Apreciación jurídica
53 Antes de examinar el fondo de la cuestión, recuerdo que el problema contemplado por la Comisión está sometido actualmente al examen del Tribunal de Justicia en otro procedimiento (asunto C-375/95), (43) relativo a la supuesta discriminación que existe en el trato fiscal de los vehículos de ocasión en el mercado helénico, según sean importados o de origen nacional: los primeros están penalizados en beneficio de los segundos, según la Comisión. No pienso que deba afrontar la cuestión en este asunto. Me reservo la formulación de mis conclusiones en el curso del litigio antes mencionado.
54 Pasemos pues a examinar la cuestión en los términos propuestos por el Juez remitente, a saber, con referencia directa a la compatibilidad con el principio de proporcionalidad del recargo del 100 % previsto en el apartado 7 del artículo 10.

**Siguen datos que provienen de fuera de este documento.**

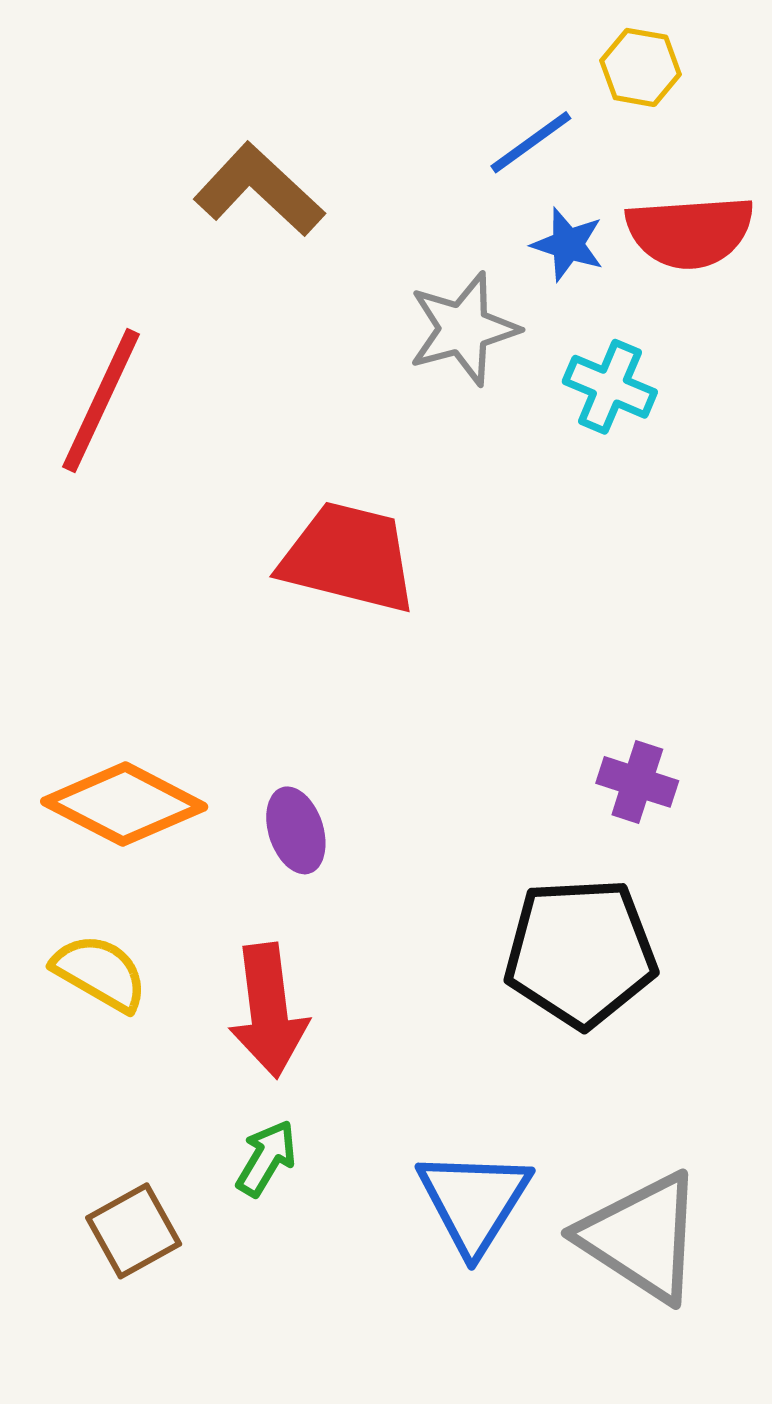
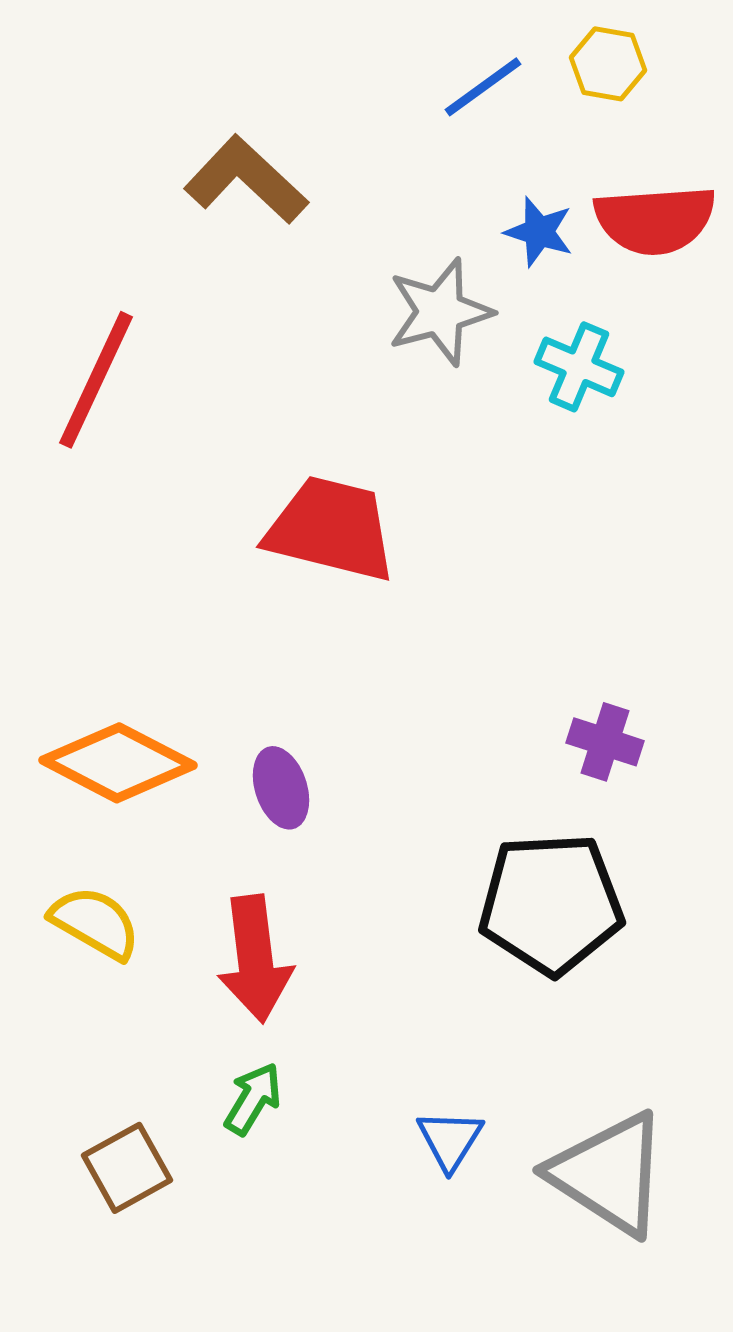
blue line: (531, 142) -> (483, 87), moved
blue triangle: (474, 1201) -> (450, 1140), size x0.6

55 ¿Cuáles son las indicaciones que pueden deducirse de la jurisprudencia del Tribunal de Justicia en la materia?
En la sentencia Drexl, una vez comparadas las sanciones previstas por la normativa italiana para las infracciones del IVA en régimen interior y del IVA a la importación, el Tribunal de Justicia decidió que, si bien las infracciones se distinguen por circunstancias distintas, no pueden justificar una disparidad manifiestamente desproporcionada en la gravedad de las sanciones aplicadas. (44)
En la sentencia Skanavi, la sanción prevista en el ordenamiento jurídico alemán fue considerada por el Tribunal de Justicia como desproporcionada en la medida en que asimilaba dos situaciones -el hecho de conducir sin permiso y el hecho de conducir con un permiso extranjero no canjeado- profundamente diferentes entre sí. (45)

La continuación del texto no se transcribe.